When the real problems are masked with fake “solutions,” the chickens eventually come home to roost, and we wake up to the reality that the fake “solutions” have only made things much worse.
The reality that the global Status Quo has fixed absolutely nothing in four years is finally coming to roost in the global economy.Though there is an endless array of complexity to snare the unwary, the source of instability is both visible and easily understood: too much debt that will never be paid back. Making matters much worse, much of the money that was borrowed–by sovereign governments, local governments, households and private enterprises–was squandered on consumption or malinvestments, and so there are precious few assets or collateral underlying the debt.
Even when there is an asset–for example, a vacant house in a vacant development in Spain, or a Greek bond–the market value is considerably lower than the purchase price.

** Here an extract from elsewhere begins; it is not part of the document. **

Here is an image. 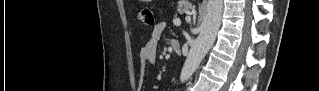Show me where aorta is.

The reality is that trillions of dollars, euros, yen and renminbi in phantom wealth will disappear when the losses that have already taken place are finally recognized.Everyone in the world with exposure to the global economy will become poorer in terms of abundant money floating around buying goods and services as credit dries up and deleveraging wipes out trillions of dollars, euros, yen and renminbi of phantom wealth.

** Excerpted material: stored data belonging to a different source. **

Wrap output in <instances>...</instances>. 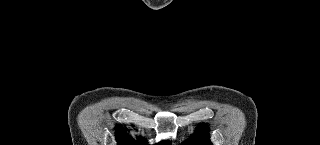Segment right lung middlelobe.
Returning a JSON list of instances; mask_svg holds the SVG:
<instances>
[{"label": "right lung middle lobe", "mask_w": 320, "mask_h": 145, "mask_svg": "<svg viewBox=\"0 0 320 145\" xmlns=\"http://www.w3.org/2000/svg\"><path fill=\"white\" fill-rule=\"evenodd\" d=\"M161 145H169V143L161 144Z\"/></svg>", "instance_id": "1"}]
</instances>
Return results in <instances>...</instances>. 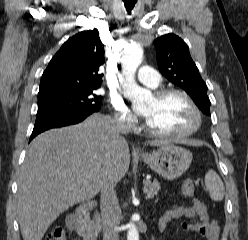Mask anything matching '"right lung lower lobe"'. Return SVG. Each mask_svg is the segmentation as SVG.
I'll list each match as a JSON object with an SVG mask.
<instances>
[{
	"instance_id": "right-lung-lower-lobe-1",
	"label": "right lung lower lobe",
	"mask_w": 248,
	"mask_h": 240,
	"mask_svg": "<svg viewBox=\"0 0 248 240\" xmlns=\"http://www.w3.org/2000/svg\"><path fill=\"white\" fill-rule=\"evenodd\" d=\"M94 112L91 111H68L63 109H42L38 110L33 132L30 141L51 128H58L81 122Z\"/></svg>"
}]
</instances>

Deleveraging is the process of the market discovering the true value of the asset underlying the debt and the difference between the debt and the proceeds of the asset sale being absorbed as a loss.If an entity needs to liquidate liabilities and/or raise cash to pay bills and interest, then assets will have to be sold. If the market value is less than the debt, then a loss must be booked. If a house carrying a $200,000 mortgage is sold for $100,000, the lender has to absorb a $100,000 loss.
Credit will dry up for a number of reasons, but the basic dynamic is that lenders no longer have enough collateral to generate new loans (except for those guaranteed by Central States) and in a world where assets are being sold to raise cash to stay solvent (the mighty engines of deleveraging), then prudent lenders are wary of loaning money to purchase assets that are declining in market value.